Hello,
Sometimes SSSD is not recovered after being killed by own watchdog. This is a DEV environment, somewhat poorly monitored, OOM kills are common (but SSSD is not killed). RHEL8.8, sssd-2.8.2 with Active Directory.
1. Under the memory pressure, the system becomes unresponsive, and SSSD's own watchdog terminates sssd_be and restarts it. 2. Since the system is still operating very slowly, it takes quite a while to start sssd_be. From the output of “ps” command I can see that sssd_be start time is 09:32:13, but sssd_be’s initial message in its logs “Starting with debug level = 0x0070” is dated 9:34:02. So it took almost 2 minutes to start sssd_be. 3. Meanwhile, nss/pam responders tried to connect to the backend 3 times and gave up with a message “Unable to reconnect: maximum retries exceeded”. 4. OOM killer finally kills some process (not SSSD ones) and the system performance returns back to normal.
So we end up with SSSD up and running, but not functioning, because nss/pam responders will never try connecting to the backend again.
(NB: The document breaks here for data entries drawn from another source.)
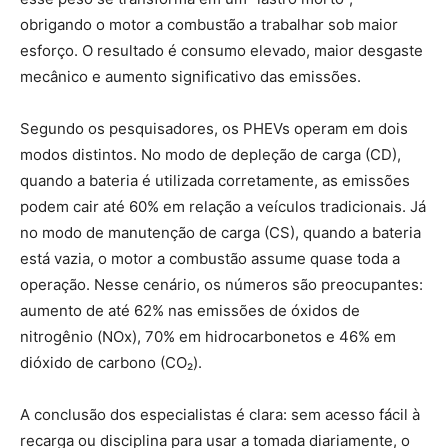
obrigando o motor a combustão a trabalhar sob maior
esforço. O resultado é consumo elevado, maior desgaste
mecânico e aumento significativo das emissões.
Segundo os pesquisadores, os PHEVs operam em dois
modos distintos. No modo de depleção de carga (CD),
quando a bateria é utilizada corretamente, as emissões
podem cair até 60% em relação a veículos tradicionais. Já
no modo de manutenção de carga (CS), quando a bateria
está vazia, o motor a combustão assume quase toda a
operação. Nesse cenário, os números são preocupantes:
aumento de até 62% nas emissões de óxidos de
nitrogênio (NOx), 70% em hidrocarbonetos e 46% em
dióxido de carbono (CO₂).
A conclusão dos especialistas é clara: sem acesso fácil à
recarga ou disciplina para usar a tomada diariamente, o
And it was caused by its own watchdog. It looks like if watchdog hadn't killed sssd_be, it would have recovered after OOM killer killed the memory hog process.
I still cannot believe that SSSD cannot recover on its own from such a simple situation. To my mind it should try reconnecting to the backend every 60s or something like that.
Is it expected behaviour or am I missing something?
Kind regards, Grigory Trenin